IR Calculate average precision from varying relevant documents to rank K

Question

The above diagram shows a standard example of precision and recall in a document retrieval setting.

To calculate the average precision for rank 1 you would just do:

(1.0 + 0.67 + 0.75 + 0.8 + 0.83 + 0.6) / 6 = 0.78

The example above is great for small document collections but say you have a search engine with 100,000s of documents and a query could have 100 of relevant documents. How would the above be adapted if you kept the length of K at 10?

An example:

It has been decided that the query for Ranking #1 has 20 relevant documents does the above become:

(1.0 + 0.67 + 0.75 + 0.8 + 0.83 + 0.6) / 20 = 0.23

or do you still divide by 6 because that is the number of relevant documents within the rank of length K?

Answer 1

You divide by the total number relevant |R| even if it is larger than your cutoff, K.

This seems a little silly, but imagine that your system only returned 10 documents instead of you choosing to cut off the ranking at that point. AP wants to "punish" this system in comparison to one that retrieves more documents.

In traditional IR evaluation, you set K=1000 when you calculate AP, and usually |R| is smaller than 1000. In the homework/textbook example you listed, the goal is to calculate by hand, so they have a very small K, but in computerized evaluation, you want as large a K as is reasonable.

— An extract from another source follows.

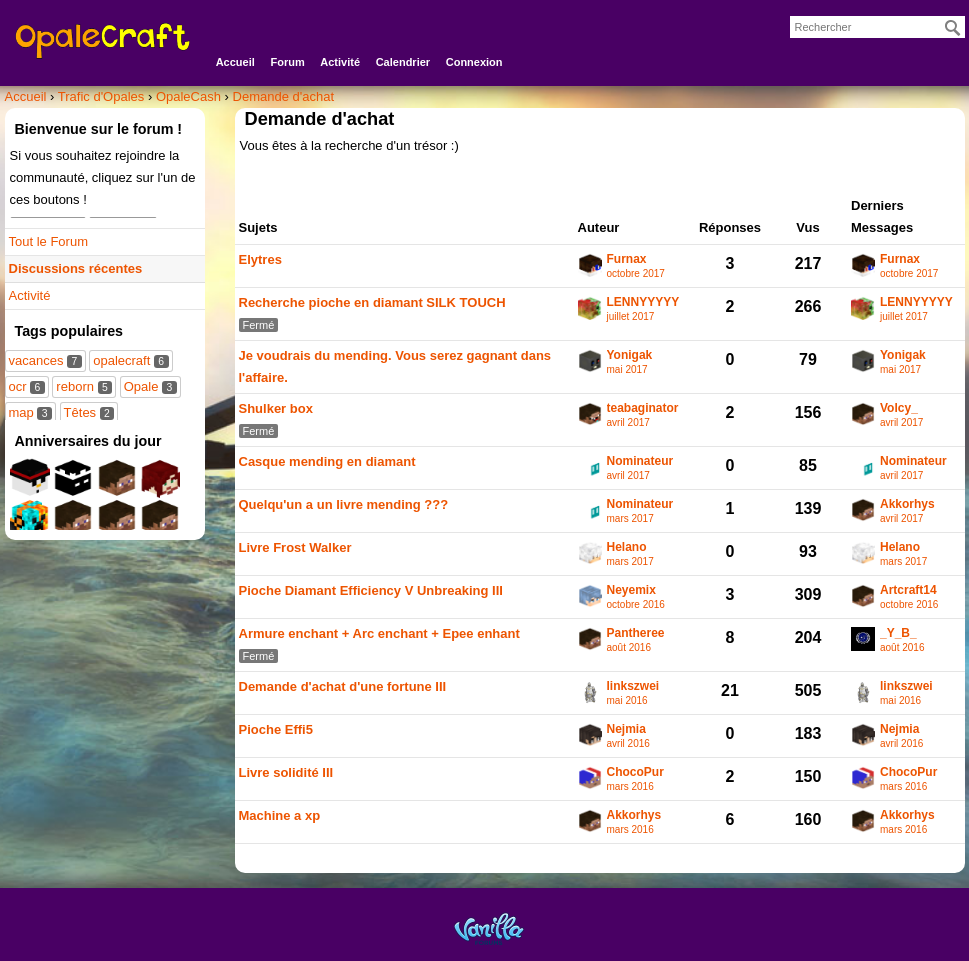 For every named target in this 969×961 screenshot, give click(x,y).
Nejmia (626, 729)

There are other ranking measures that don't have this "problem" of the max not being 1 in all situations, i.e., NDCG@K, which is quite similar to AP, except that it specifically is normalized, i.e., it will always output 1 for the best possible ranking at K, and 0 for the worst possible ranking. This normalization to the best possible ranking is more intuitive to explain to people than the recall-points of MAP, but the measures are highly correlated in real life.